Other ideas: Put more insulation down in your attic. Make sure you have a screen door and a good heavy, tight fitting exterior door. (Here's something on soundproofing doors.) Put up exterior shutters on the back.

I don't think I could sleep with ear plugs night after night, but a soft radio or white noise might help.

Nthing the idea that you eventually get used to it, but continuous noise of that type is a source of low level stress that exacerbates other stresses in your life. I'd do anything I could to deaden the sound.
posted by BlueHorse at 9:59 PM on May 29, 2011


I live on a busy road, and this has helped immensely

http://cantonbecker.com/music/white-noise-sleep-sounds/mp3s.php

I did get used to it a bit anyway, but now I get hardly any stress at all from sounds, subsonics etc

I use the basic one
posted by Not Supplied at 11:17 PM on May 29, 2011


Several years ago, we lived in a house that was about a half-block away from an often-used railroad. Our solution was to plant a row of arborvitae along the backyard fence. This blocked the sound from both the rails as well as the street. The backyard became a very peaceful place.
posted by Thorzdad at 5:55 AM on May 30, 2011 [1 favorite]


We used to rent a house that fronted onto a very busy road. The wondows on the front of the house were high quality double glazed sorts, but on top of that there were another set of windows that attached with a magnetic frame on the window frame inside the house. I'm not sure what they were called, or where the landlady got them, but the difference in sound with them on and off was astounding. I think the complete seal and the air gap between them and the house window did the trick.
posted by fimbulvetr at 10:38 AM on May 30, 2011


If you do any remodeling, you could consider using something like QuietRock, a form of wallboard designed to provide insulation against sound. Not cheap, of course.

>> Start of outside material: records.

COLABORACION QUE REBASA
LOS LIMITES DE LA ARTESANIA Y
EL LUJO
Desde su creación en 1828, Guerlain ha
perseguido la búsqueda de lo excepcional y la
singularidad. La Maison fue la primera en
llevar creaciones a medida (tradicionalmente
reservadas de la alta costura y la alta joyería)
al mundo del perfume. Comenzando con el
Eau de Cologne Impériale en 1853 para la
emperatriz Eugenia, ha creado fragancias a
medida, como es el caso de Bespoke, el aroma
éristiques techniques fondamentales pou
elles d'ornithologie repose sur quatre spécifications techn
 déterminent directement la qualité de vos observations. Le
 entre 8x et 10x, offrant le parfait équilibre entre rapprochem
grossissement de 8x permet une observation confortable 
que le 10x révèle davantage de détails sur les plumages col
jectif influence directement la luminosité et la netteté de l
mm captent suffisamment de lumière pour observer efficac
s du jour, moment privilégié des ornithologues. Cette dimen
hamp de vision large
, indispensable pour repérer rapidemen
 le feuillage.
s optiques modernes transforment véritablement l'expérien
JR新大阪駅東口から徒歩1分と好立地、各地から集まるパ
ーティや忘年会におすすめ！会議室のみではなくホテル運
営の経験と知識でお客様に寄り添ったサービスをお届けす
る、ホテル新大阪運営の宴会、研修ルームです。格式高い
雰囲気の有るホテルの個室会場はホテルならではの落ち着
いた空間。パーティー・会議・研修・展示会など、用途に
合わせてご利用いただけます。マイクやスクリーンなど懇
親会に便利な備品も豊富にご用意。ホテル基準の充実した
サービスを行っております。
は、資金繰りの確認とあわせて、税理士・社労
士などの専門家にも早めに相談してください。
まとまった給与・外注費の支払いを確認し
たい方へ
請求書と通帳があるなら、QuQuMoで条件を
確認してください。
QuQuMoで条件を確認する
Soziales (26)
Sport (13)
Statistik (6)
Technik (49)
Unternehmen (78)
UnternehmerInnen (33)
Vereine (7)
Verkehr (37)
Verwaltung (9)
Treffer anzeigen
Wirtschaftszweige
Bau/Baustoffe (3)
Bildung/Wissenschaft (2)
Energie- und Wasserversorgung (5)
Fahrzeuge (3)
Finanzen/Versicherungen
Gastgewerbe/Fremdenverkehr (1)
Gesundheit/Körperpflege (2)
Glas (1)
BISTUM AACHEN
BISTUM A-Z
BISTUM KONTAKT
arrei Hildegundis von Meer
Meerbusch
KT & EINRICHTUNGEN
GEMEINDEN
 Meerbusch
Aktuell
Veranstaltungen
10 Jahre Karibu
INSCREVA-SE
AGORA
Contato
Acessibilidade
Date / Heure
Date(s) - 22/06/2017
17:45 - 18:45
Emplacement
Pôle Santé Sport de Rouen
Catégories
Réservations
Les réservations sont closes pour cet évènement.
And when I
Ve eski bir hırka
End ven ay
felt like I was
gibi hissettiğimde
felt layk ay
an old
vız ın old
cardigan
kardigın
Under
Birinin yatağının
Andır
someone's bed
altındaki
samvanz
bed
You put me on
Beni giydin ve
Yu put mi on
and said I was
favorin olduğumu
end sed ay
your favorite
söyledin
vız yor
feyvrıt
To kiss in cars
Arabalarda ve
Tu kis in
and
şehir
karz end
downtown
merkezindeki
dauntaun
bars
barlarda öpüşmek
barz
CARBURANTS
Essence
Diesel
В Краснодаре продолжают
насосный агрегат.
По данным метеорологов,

How well is the house insulated? I once added 1" foam board and vinyl siding to a wood-frame house that had the usual (then) <4" of fiberglass insulation. I was pleasantly surprised at how much quieter the house was.
posted by Corvid at 10:56 AM on May 30, 2011


Holy crap, you guys rock. Thanks for all of the responses!

I think we'll probably have to go with a hybrid of something like what Thorzdad (and others) recommended, and double or triple glaze windows. There is no vegetation between our backyard fence and the train tracks, so adding something there has got to be better than nothing.

Thorzdad, how much did those trees cost? I assume you bought them fully grown?
posted by theNonsuch at 12:17 PM on May 30, 2011


Corvid - I have no idea what the insulation situation is. That's something on my list now that we've actually moved in.